With the help of Prada, a late-Renaissance treasure is restored 50 years after the deluge that almost destroyed it
Text by Stephen Wallis
Posted August 18, 2016·Magazine
On November 4, 1966, Tuscany’s Arno River, swollen by days of rain, inundated Florence with the worst flood the city had seen in centuries. The raging waters caused catastrophic damage to cultural treasures—including priceless works of art—and efforts to save them have continued to this day. Now, thanks to a partnership between Italy’s National Trust and the fashion house Prada (a major arts patron in the country), one of the most challenging of these rescue missions is nearly finished. This October Giorgio Vasari’s late-Renaissance painting The Last Supper will return to view 50 years after the flood that almost destroyed it.
“This is really a new page in the history of conservation,” says Marco Ciatti, head of the Opificio delle Pietre Dure (OPD), the Florence lab responsible for the groundbreaking restoration. “When we began to study the problems, we were not sure what the result would be.”

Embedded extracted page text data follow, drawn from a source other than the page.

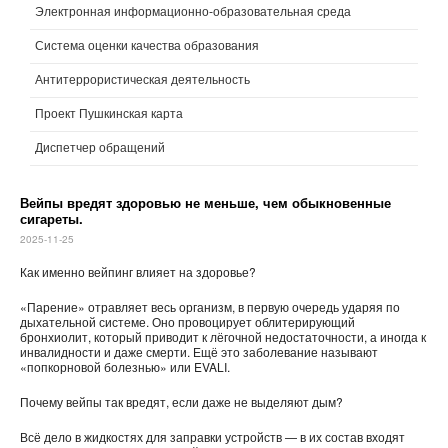
Электронная информационно-образовательная среда
Система оценки качества образования
Антитеррористическая деятельность
Проект Пушкинская карта
Диспетчер обращений
Вейпы вредят здоровью не меньше, чем обыкновенные
сигареты.
2025-11-25
Как именно вейпинг влияет на здоровье?
«Парение» отравляет весь организм, в первую очередь ударяя по
дыхательной системе. Оно провоцирует облитерирующий
бронхиолит, который приводит к лёгочной недостаточности, а иногда к
инвалидности и даже смерти. Ещё это заболевание называют
«попкорновой болезнью» или EVALI.
Почему вейпы так вредят, если даже не выделяют дым?
Всё дело в жидкостях для заправки устройств — в их состав входят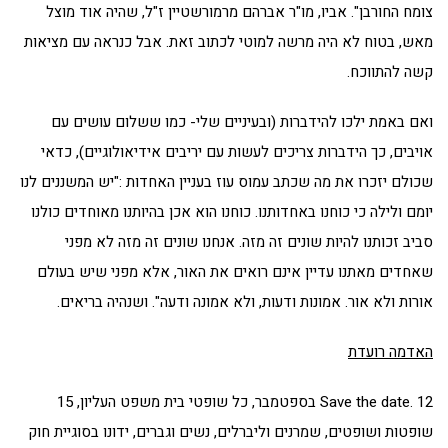
צומח החורבן". אביו, מו"ר אברהם מרמורשטיין ז"ל, שהיה אוד מוצל
מאש, בטוח לא היה מרשה למוטי לכתוב זאת. אבל כנראה עם מציאות
קשה להתווכח.
ואם באמת ילכו להידברות (ובעיניים שלי- כמו ששלום עושים עם
אויבים, כך הידברות צריכים לעשות עם יריבים אידיאולוגיים), כדאי
שכולם יזכרו את מה שכתב עמוס עוז בעניין האחדות :"יש המשננים לנו
יומם ולילה כי כוחנו באחדותנו. כוחנו הוא אכן בהיותנו מאוחדים כולנו
סביב זכותנו להיות שונים זה מזה. אנחנו שונים זה מזה לא מפני
שאחדים מאתנו עדיין אינם רואים את האור, אלא מפני שיש בעולם
אורות ולא אור. אמונות ודעות, ולא אמונה ודעה". ושנהיה בריאים.
האדמה רועדת
Save the date. 12 בספטמבר, כל שופטי בית משפט העליון, 15
שופטות ושופטים, שמרנים וליברלים, נשים וגברים, ידונו בסוגיית חוק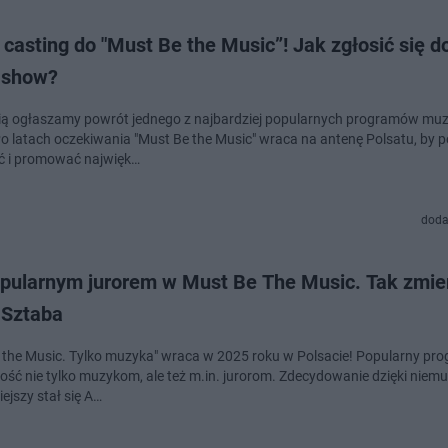
casting do "Must Be the Music”! Jak zgłosić się d
i show?
ią ogłaszamy powrót jednego z najbardziej popularnych programów mu
Po latach oczekiwania "Must Be the Music" wraca na antenę Polsatu, by 
 i promować najwięk…
doda
opularnym jurorem w Must Be The Music. Tak zmien
Sztaba
 the Music. Tylko muzyka" wraca w 2025 roku w Polsacie! Popularny pro
ość nie tylko muzykom, ale też m.in. jurorom. Zdecydowanie dzięki niemu
ejszy stał się A…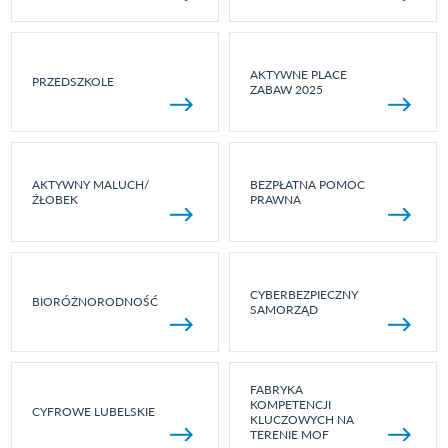
AKTYWNE PLACE
PRZEDSZKOLE
ZABAW 2025
AKTYWNY MALUCH/
BEZPŁATNA POMOC
ŻŁOBEK
PRAWNA
CYBERBEZPIECZNY
BIORÓŻNORODNOŚĆ
SAMORZĄD
FABRYKA
KOMPETENCJI
CYFROWE LUBELSKIE
KLUCZOWYCH NA
TERENIE MOF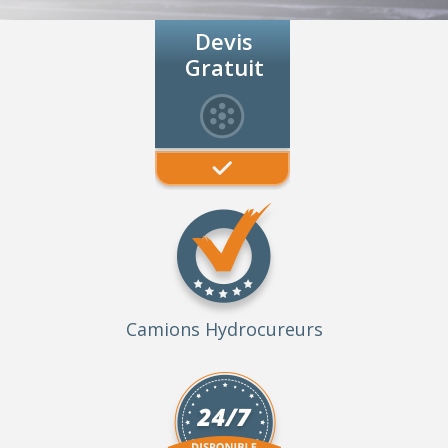
Devis
Gratuit
Camions Hydrocureurs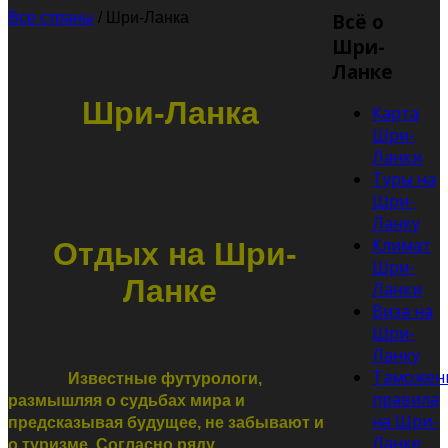
Всё о
Все страны
/
Шри-Ланка
Шри-
Ланке
Шри-Ланка
Карта
Шри-
Ланки
Туры на
Шри-
Ланку
Климат
Отдых на Шри-
Шри-
Ланке
Ланки
Виза на
Шри-
Ланку
Таможен
Известные футурологи,
правила
размышляя о судьбах мира и
на Шри-
предсказывая будущее, не забывают и
Ланке
о туризме. Согласно ряду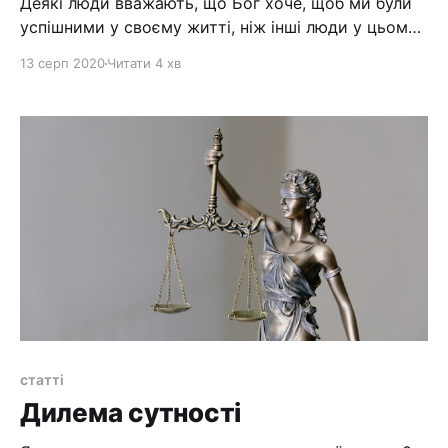
Деякі люди вважають, що Бог хоче, щоб ми були
успішними у своєму житті, ніж інші люди у цьому
світі. Були здоровими, багатими... А коли людина
13 серп 2020
Читати 4 хв
починає хворіти, чи у неї згорає хата, чи вона
втрачає бізнес, чи гроші, вони кажуть, що ця
людина згрішила, і що Бог її так карає.
статті
Дилема сутності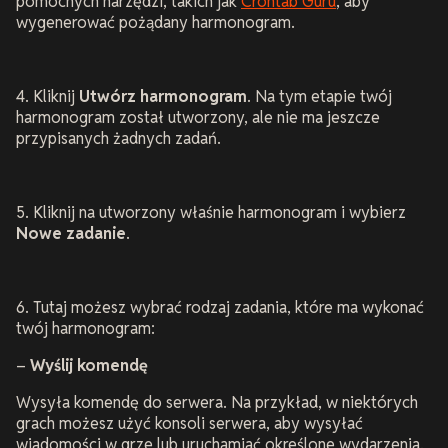
pomocnych narzędzi, takich jak
Crontab Guru
, aby
wygenerować pożądany harmonogram.
4. Kliknij
Utwórz harmonogram
. Na tym etapie twój
harmonogram został utworzony, ale nie ma jeszcze
przypisanych żadnych zadań.
5. Kliknij na utworzony właśnie harmonogram i wybierz
Nowe zadanie
.
6. Tutaj możesz wybrać rodzaj zadania, które ma wykonać
twój harmonogram:
–
Wyślij komendę
Wysyła komendę do serwera. Na przykład, w niektórych
grach możesz użyć konsoli serwera, aby wysyłać
wiadomości w grze lub uruchamiać określone wydarzenia.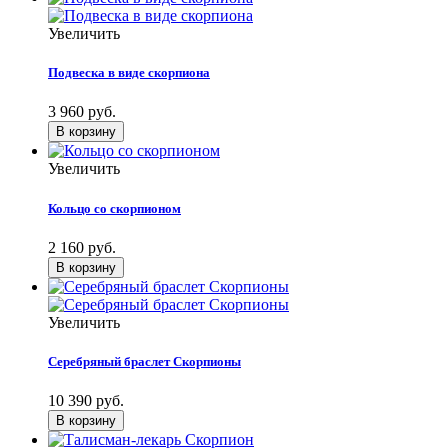
Увеличить
Подвеска в виде скорпиона
3 960 руб.
Увеличить
Кольцо со скорпионом
2 160 руб.
Увеличить
Серебряный браслет Скорпионы
10 390 руб.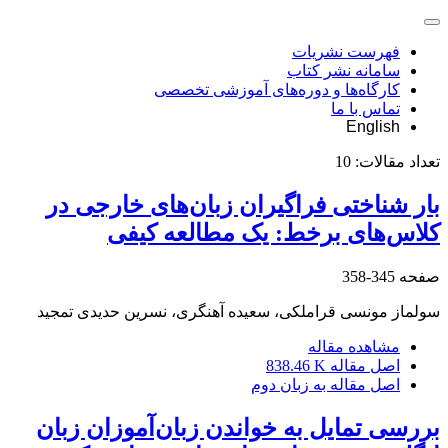
فهرست نشریات
سامانه نشر کتاب
کارگاه‌ها و دوره‌های آموزشی تخصصی
تماس با ما
English
تعداد مقالات:
10
بار شناختی فراگیران زبان‌های خارجی در
کلاس‌های برخط: یک مطالعه کیفی
صفحه
345-358
سولماز مونسی قراملکی، سعیده آهنگری، نسرین حدیدی تمجید
مشاهده مقاله
اصل مقاله
838.46 K
اصل مقاله به زبان دوم
بررسی تمایل به خواندن زبان‌آموزان زبان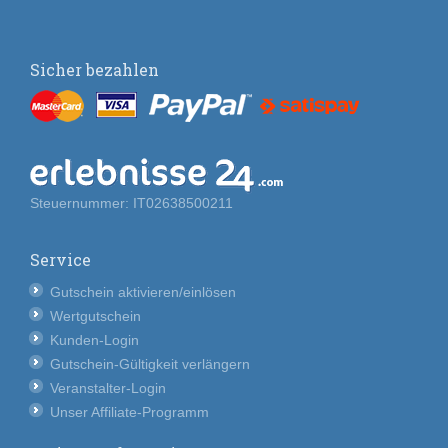
Sicher bezahlen
Steuernummer: IT02638500211
Service
Gutschein aktivieren/einlösen
Wertgutschein
Kunden-Login
Gutschein-Gültigkeit verlängern
Veranstalter-Login
Unser Affiliate-Programm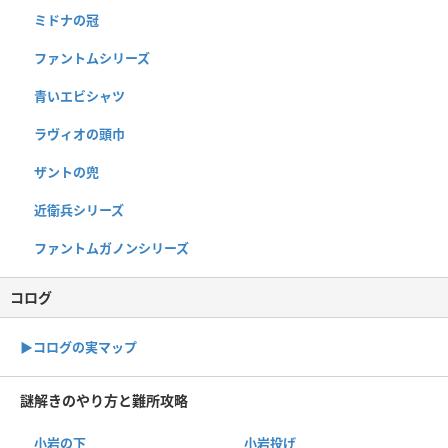
ミドナの冠
ファントムシリーズ
青いエビシャツ
ラヴィオの頭巾
ザントの兜
近衛兵シリーズ
ファントムガノンシリーズ
コログ
▶︎コログの実マップ
謎解きのやり方と難所攻略
小岩の下
小岩投げ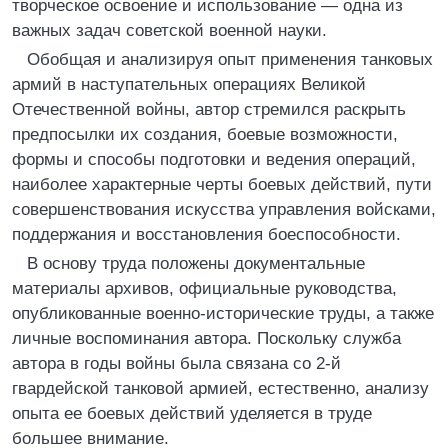
творческое освоение и использование — одна из
важных задач советской военной науки.
Обобщая и анализируя опыт применения танковых
армий в наступательных операциях Великой
Отечественной войны, автор стремился раскрыть
предпосылки их создания, боевые возможности,
формы и способы подготовки и ведения операций,
наиболее характерные черты боевых действий, пути
совершенствования искусства управления войсками,
поддержания и восстановления боеспособности.
В основу труда положены документальные
материалы архивов, официальные руководства,
опубликованные военно-исторические труды, а также
личные воспоминания автора. Поскольку служба
автора в годы войны была связана со 2-й
гвардейской танковой армией, естественно, анализу
опыта ее боевых действий уделяется в труде
большее внимание.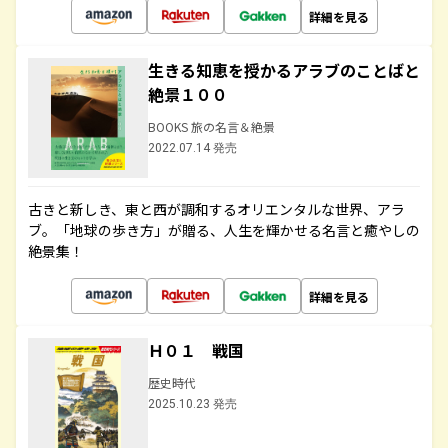
詳細を見る
生きる知恵を授かるアラブのことばと
絶景１００
BOOKS 旅の名言＆絶景
2022.07.14 発売
古きと新しき、東と西が調和するオリエンタルな世界、アラ
ブ。「地球の歩き方」が贈る、人生を輝かせる名言と癒やしの
絶景集！
詳細を見る
Ｈ０１ 戦国
歴史時代
2025.10.23 発売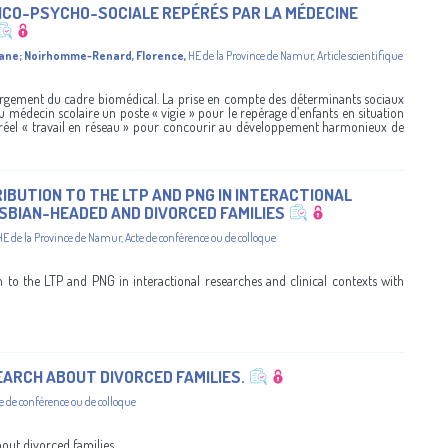
DICO-PSYCHO-SOCIALE REPÉRÉS PAR LA MÉDECINE
iane
;
Noirhomme-Renard, Florence
,
HE de la Province de Namur
,
Article scientifique
largement du cadre biomédical. La prise en compte des déterminants sociaux
au médecin scolaire un poste « vigie » pour le repérage d’enfants en situation
’un réel « travail en réseau » pour concourir au développement harmonieux de
BUTION TO THE LTP AND PNG IN INTERACTIONAL
SBIAN-HEADED AND DIVORCED FAMILIES
HE de la Province de Namur
,
Acte de conférence ou de colloque
to the LTP and PNG in interactional researches and clinical contexts with
SEARCH ABOUT DIVORCED FAMILIES.
e de conférence ou de colloque
bout divorced families.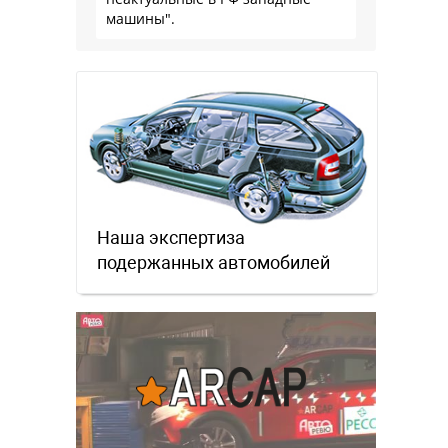
машины".
Наша экспертиза
подержанных автомобилей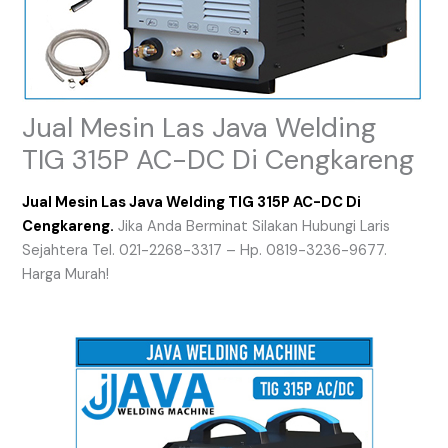
Jual Mesin Las Java Welding
TIG 315P AC-DC Di Cengkareng
Jual Mesin Las Java Welding TIG 315P AC-DC Di
Cengkareng.
Jika Anda Berminat Silakan Hubungi Laris
Sejahtera Tel. 021-2268-3317 – Hp. 0819-3236-9677.
Harga Murah!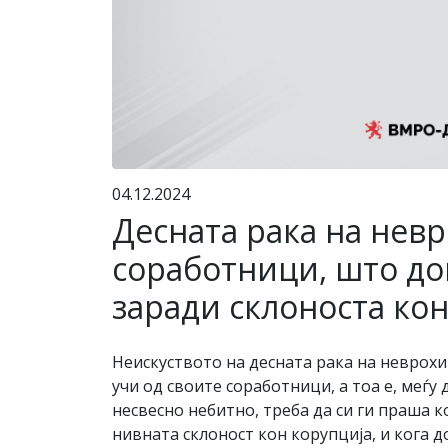
04.12.2024
Десната рака на невр
соработници, што дог
заради склоноста кон
Неискуството на десната рака на неврохир
учи од своите соработници, а тоа е, меѓу
несвесно небитно, треба да си ги праша к
нивната склоност кон корупција, и кога 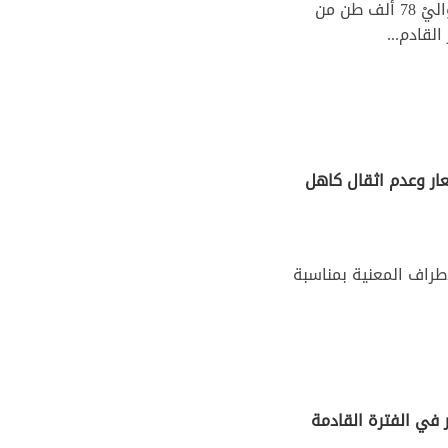
أعلن الرئيس المدير العام للديوان التونسي للتجارة إلياس بن عامر أنّ حواليْ 78 ألف طن من
لقادم...
ار وعدم اثقال كاهل
أطراف المعنية بمناسبة
 في الفترة القادمة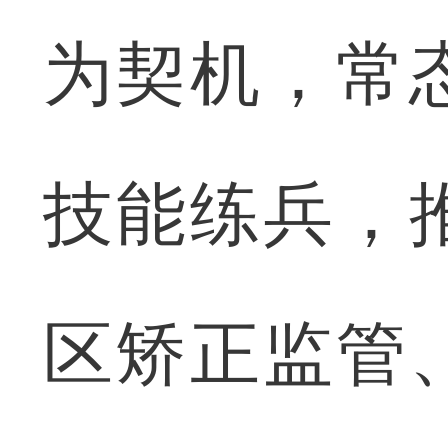
为契机，常
技能练兵，
区矫正监管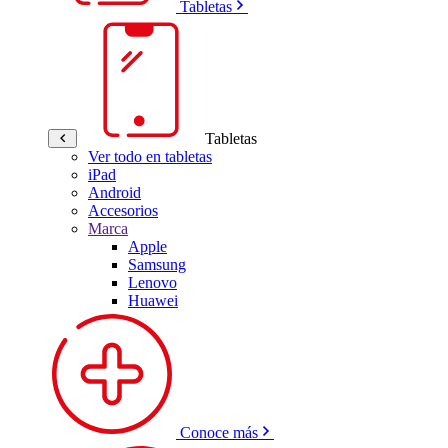
Tabletas
Tabletas
Ver todo en tabletas
iPad
Android
Accesorios
Marca
Apple
Samsung
Lenovo
Huawei
Conoce más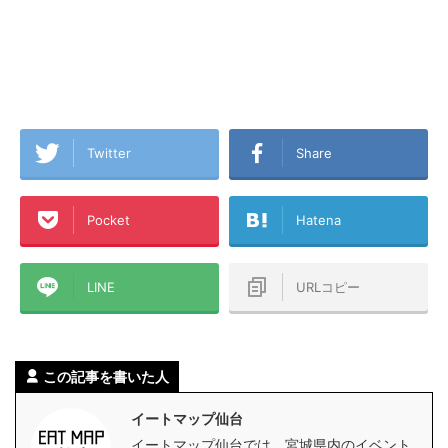
Twitter
Share
Pocket
Hatena
LINE
URLコピー
この記事を書いた人
イートマップ仙台
イートマップ仙台では、宮城県内のイベント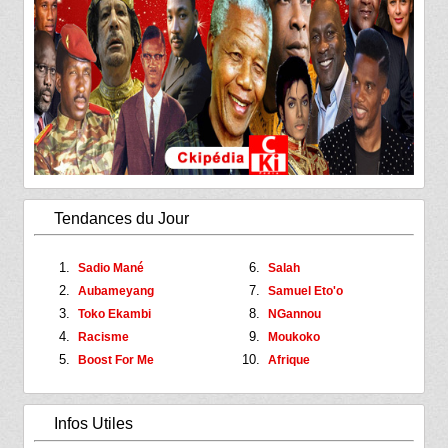
Tendances du Jour
Sadio Mané
Salah
Aubameyang
Samuel Eto'o
Toko Ekambi
NGannou
Racisme
Moukoko
Boost For Me
Afrique
Infos Utiles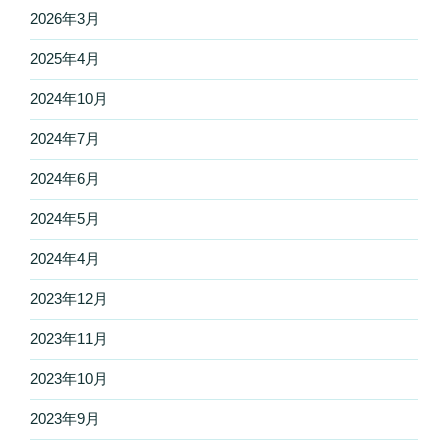
2026年3月
2025年4月
2024年10月
2024年7月
2024年6月
2024年5月
2024年4月
2023年12月
2023年11月
2023年10月
2023年9月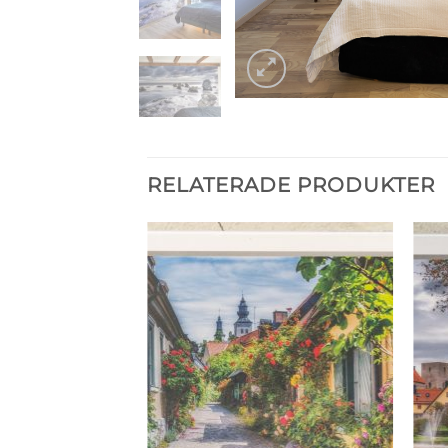
RELATERADE PRODUKTER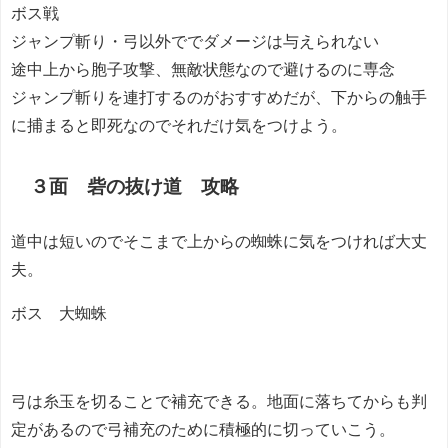
ボス戦
ジャンプ斬り・弓以外ででダメージは与えられない
途中上から胞子攻撃、無敵状態なので避けるのに専念
ジャンプ斬りを連打するのがおすすめだが、下からの触手
に捕まると即死なのでそれだけ気をつけよう。
３面 砦の抜け道 攻略
道中は短いのでそこまで上からの蜘蛛に気をつければ大丈
夫。
ボス 大蜘蛛
弓は糸玉を切ることで補充できる。地面に落ちてからも判
定があるので弓補充のために積極的に切っていこう。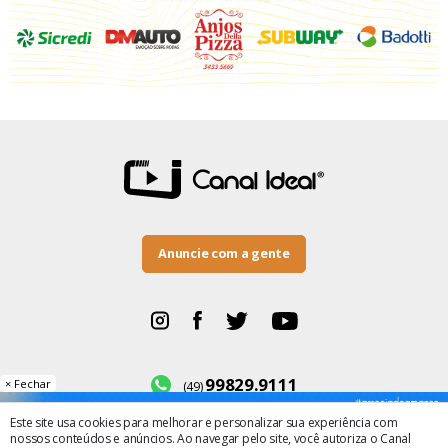
Anuncie com a gente
99829.9111
× Fechar
(49)
Este site usa cookies para melhorar e personalizar sua experiência com
BR-282, número 500
nossos conteúdos e anúncios. Ao navegar pelo site, você autoriza o Canal
Bairro Maria Winckler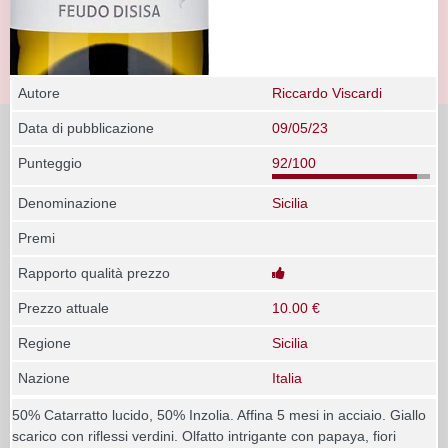
Autore
Riccardo Viscardi
Data di pubblicazione
09/05/23
Punteggio
92/100
Denominazione
Sicilia
Premi
Rapporto qualità prezzo
Prezzo attuale
10.00 €
Regione
Sicilia
Nazione
Italia
50% Catarratto lucido, 50% Inzolia. Affina 5 mesi in acciaio. Giallo
scarico con riflessi verdini. Olfatto intrigante con papaya, fiori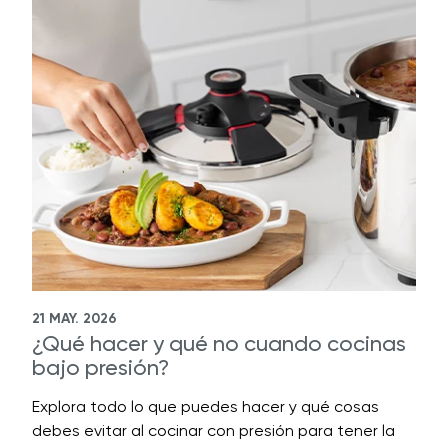
21 MAY. 2026
¿Qué hacer y qué no cuando cocinas
bajo presión?
Explora todo lo que puedes hacer y qué cosas
debes evitar al cocinar con presión para tener la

Around eight feet high and 21 feet across, the work was created in 1546 by Vasari—a Mannerist painter, architect, and writer who is widely considered to be the first art historian—for Florence’s Murate convent. After being moved several times over the centuries, it was installed at the Opera di Santa Croce museum, where it was submerged for some 12 hours during the flood. While layers of varnish helped minimize paint loss, the work’s five wood panels expanded in the water, stressing the painting’s surface. Its gesso ground, meanwhile, began to dissolve, causing the biblical scene to detach. Desperate museum staff separated the panels and covered them with layers of protective paper to keep the paint from sloughing off. The Last Supper was in such precarious condition that conservators didn’t dare touch it for four decades.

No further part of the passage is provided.